Opinion
Civil Action 4:22CV-P160-JHM
04-19-2023
Plaintiff, pro se Defendants Henderson County Attorney
Plaintiff, pro se Defendants Henderson County Attorney
MEMORANDUM OPINION
Joseph H. McKinley Jr., Senior Judge United States District Court
Plaintiff Austin Tyler Cates filed the instant pro se 42 U.S.C. § 1983 action. This matter is before the Court upon an initial review of the complaint pursuant to 28 U.S.C. § 1915A. For the reasons stated below, the Court will dismiss the action.
I. SUMMARY OF FACTUAL ALLEGATIONS
Plaintiff is a pretrial detainee at the Henderson County Detention Center (HCDC). He sues HCDC, as well as Deputy Casey, Sergeant Lanham, Officer Shumate, Major Payne, and Colonel Gibson in their individual and official capacities.
Plaintiff states that on May 6, 2022, Defendant Casey entered his cell area to do a “20 minute visual round.” Plaintiff asserts as follows:
While completing a 20 minute visual Deputy Casey came to [Plaintiff's] cell door at 506 and made the comment “Dont get quiet now, what are you doing, playing with your ass again?” [Plaintiff] then verbally stated to Deputy Casey “Don't speak to me like that, that shits weird and make me feel uncomfortable.” Deputy Casey then responds to [Plaintiff] saying “Whats wrong, your ass hurting, you dont want no more?” [Plaintiff] then demands Deputy Casey to quit talking to him and leave him alone. [Plaintiff] begins waving the camera in cell 506 to report the incident to the supervisor on shift (Maj. Payne). [Plaintiff] spoke with Major Payne in cell 506 informing him of the sexual comments made by Deputy Casey. Major Payne stated “You will be alright, that's not something you have to report immediately. Just put it in on the tablet.” After the initial verbal report, Deputy Casey continued to do 20 min. visuals in 502 continuously coming to my door laughing and making comments.Plaintiff maintains that he reported the incident to several deputies and was “dismissed.” He states that later that night he “wrote a [Prison Rape Elimination Act] [(]PREA[)] statement on the tablets request system.” He reports that the next day Defendant Casey “continued doing 20 minute visuals and continued trying to conversate with [Plaintiff] trying to ask him ‘why you put a PREA on me' ‘Its not gonna work' and laughing and making comments.”

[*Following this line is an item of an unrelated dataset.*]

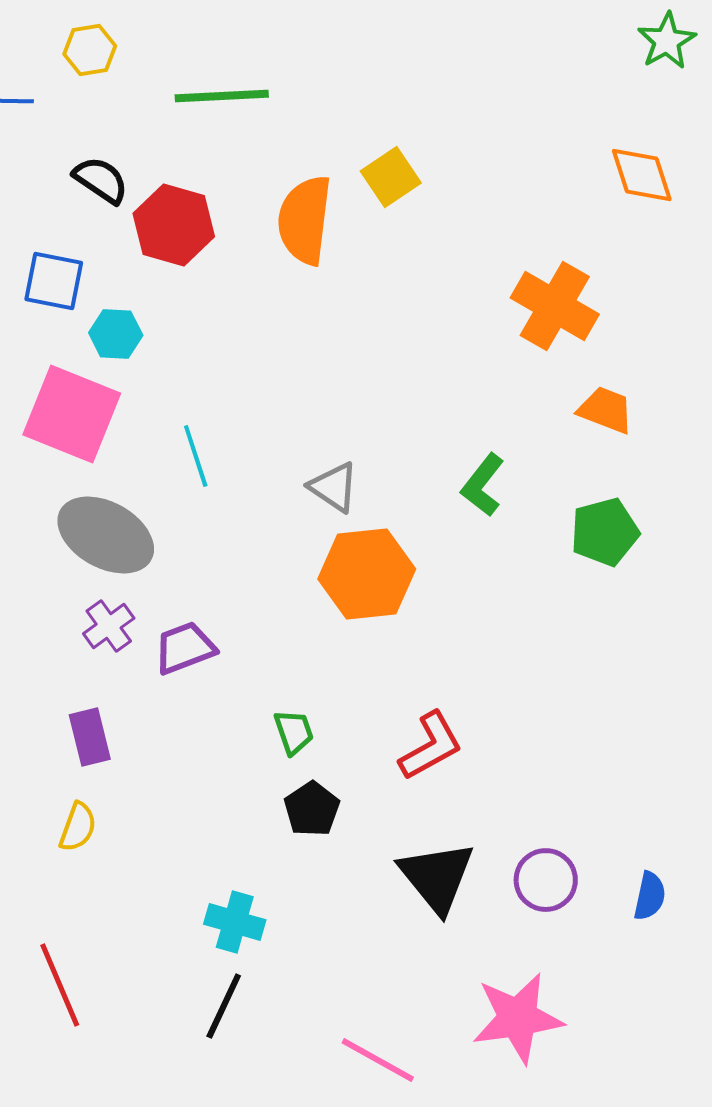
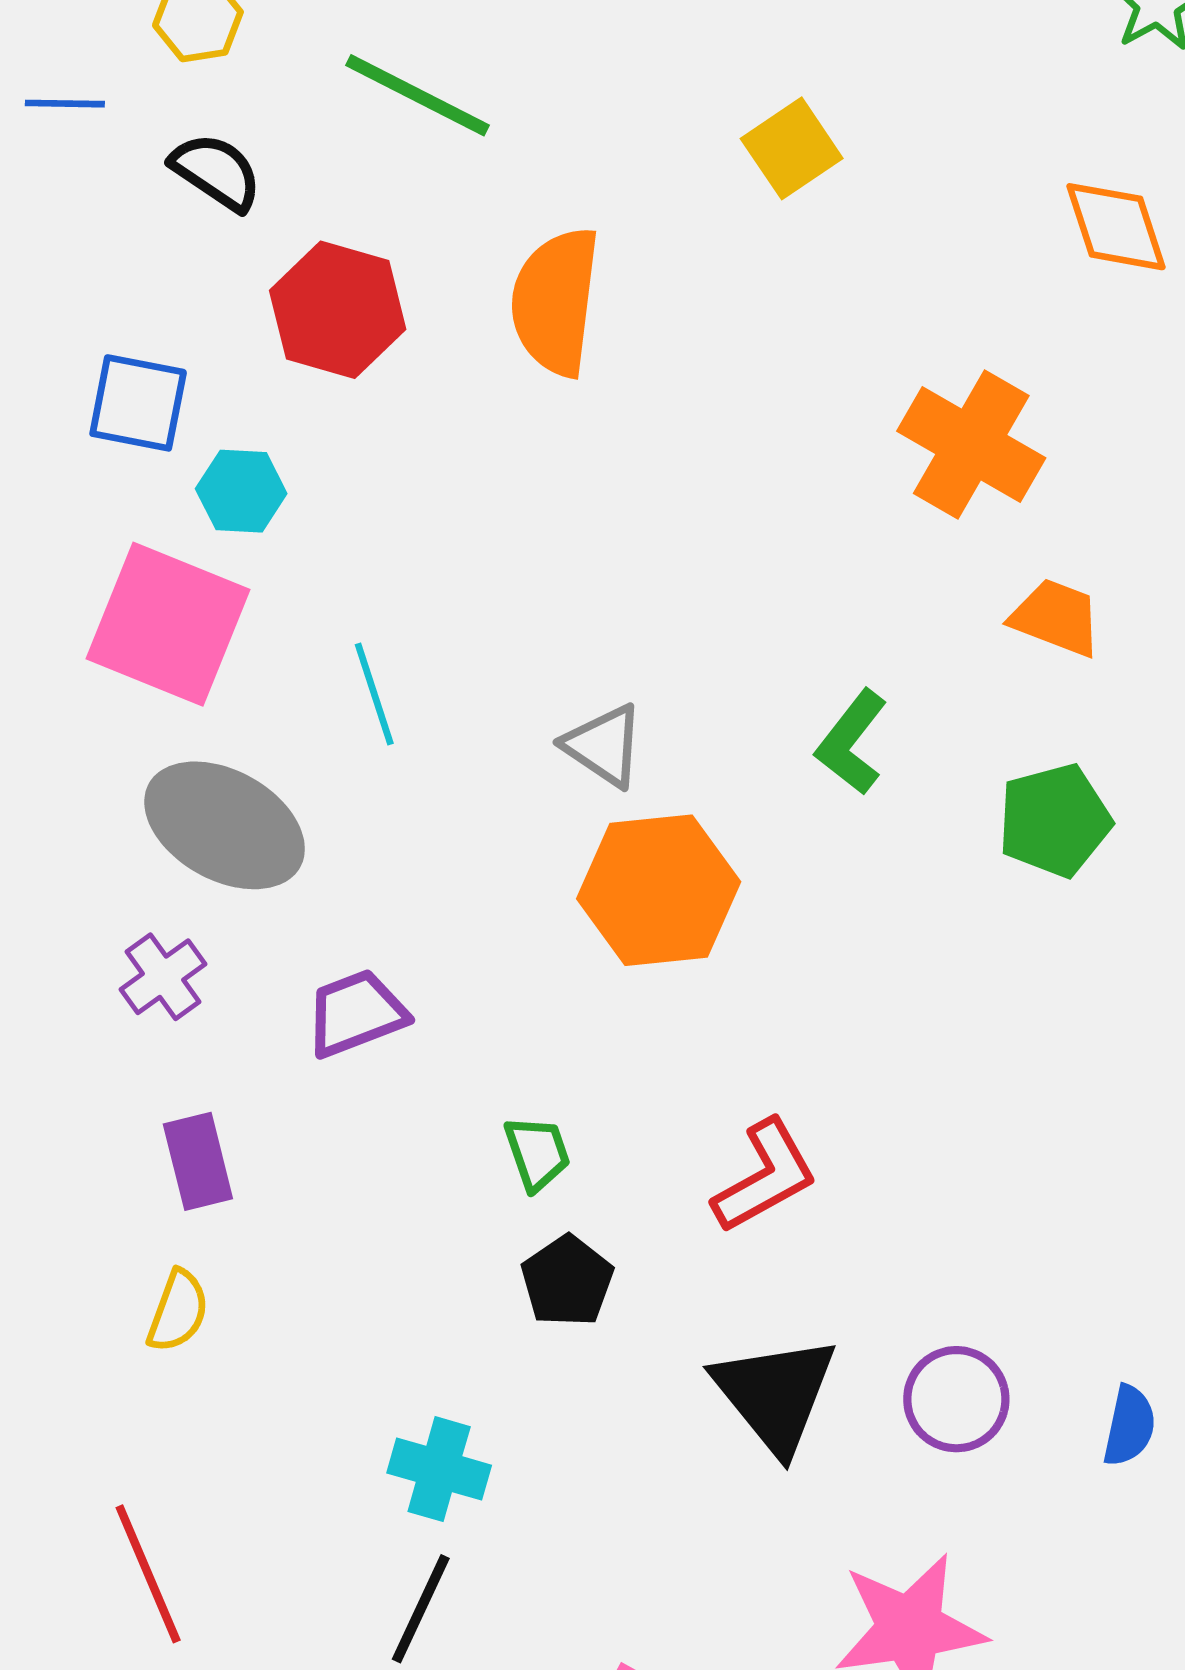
green line: (222, 96) -> (417, 95), turned 30
yellow square: (391, 177) -> (792, 148), moved
black semicircle: (101, 180) -> (216, 172), moved
purple cross: (109, 626) -> (163, 977), moved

Plaintiff further asserts as follows:
[Plaintiff] began kicking 506 door in attempts to get a supervisor on shift to the 502 ISO area & after about 20 min. of kicking, Sgt. Lanham came back there and I told him I didn't feel comfortable/safe around Deputy Casey, and he continues to try and ask me about the PREA report. Lanham tells me Im lying. On May 10th (Monday) I was escorted to Major Payne's office where I was asked about the PREA and I told them what had happened and I wanted to pursue charges and I was then asked to “take it easy on him, he's kinda new” and was told “we took it easy on you at a couple court call disciplinary reviews, so try to be easy on him, lets just let this go, and we can keep things easy on you” so I agreed at that point because I was scared of retaliation but then I gained knowledge of the 1983 suit and now Im pursuing this matter in a legal way ....Plaintiff states that Defendants Gibson, Shumate, Payne, and non-Defendant Major McElresh were present at the initial PREA investigation.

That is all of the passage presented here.